Sorteei um exemplar de O processo, de Kafka, entre meus alunos. Dias depois, o ganhador, conhecido como Estopim, me confessou: “A verdade, professor, é que não consegui entrar no livro”. Lembrei-me de minha primeira leitura do romance de Franz Kafka. Eu era jovem e ele me abalou tanto, que, ao contrário, me vi detido em seu interior. Eu me tornei um prisioneiro. Um preso cego, que já não sabia onde pisava. Um segundo Joseph K.
Convidei Estopim para um café e lhe fiz minha confissão. Dias depois dessa primeira leitura atordoante, fui ao centro do Rio em busca de um cartório. Saltei do elevador no andar errado. Para me orientar, me dirigi ao quadro de condôminos. Ao lado da sala 714, estava escrito: “Titorelli, fotógrafo”. Um impulso me levou até a página 170 de O processo, momento em que Joseph K. se dirige à casa do pintor – e não fotógrafo - Titorelli, famoso por seus retratos de juízes.
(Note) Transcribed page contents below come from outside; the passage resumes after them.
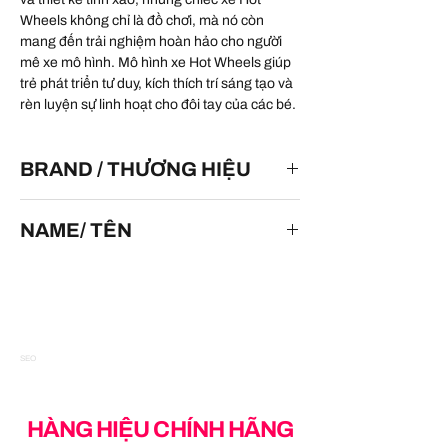
Wheels không chỉ là đồ chơi, mà nó còn
mang đến trải nghiệm hoàn hảo cho người
mê xe mô hình. Mô hình xe Hot Wheels giúp
trẻ phát triển tư duy, kích thích trí sáng tạo và
rèn luyện sự linh hoạt cho đôi tay của các bé.
BRAND / THƯƠNG HIỆU
HOT WHEELS
NAME/ TÊN
Speed Blaster
SEO
HÀNG HIỆU CHÍNH HÃNG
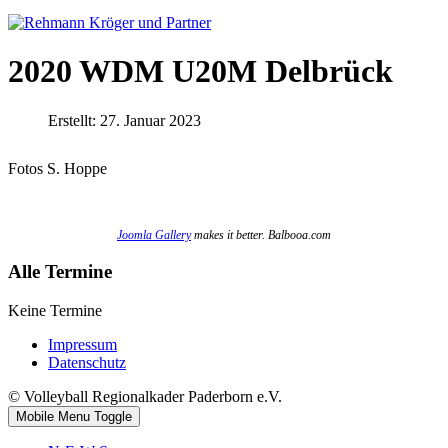
2020 WDM U20M Delbrück
Erstellt: 27. Januar 2023
Fotos S. Hoppe
Joomla Gallery
makes it better. Balbooa.com
Alle Termine
Keine Termine
Impressum
Datenschutz
© Volleyball Regionalkader Paderborn e.V.
Mobile Menu Toggle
Não costumo deixar que as coincidências me escapem. A duplicação confirmava minha figura de prisioneiro. Eu precisava ver até onde o paralelo entre os dois Titorelli se sustentava. Toquei a campainha. Uma menina corcunda surgiu e me perguntou: “O que o senhor quer dele”? Menti que precisava de uma fotografia para passaporte. Entrei.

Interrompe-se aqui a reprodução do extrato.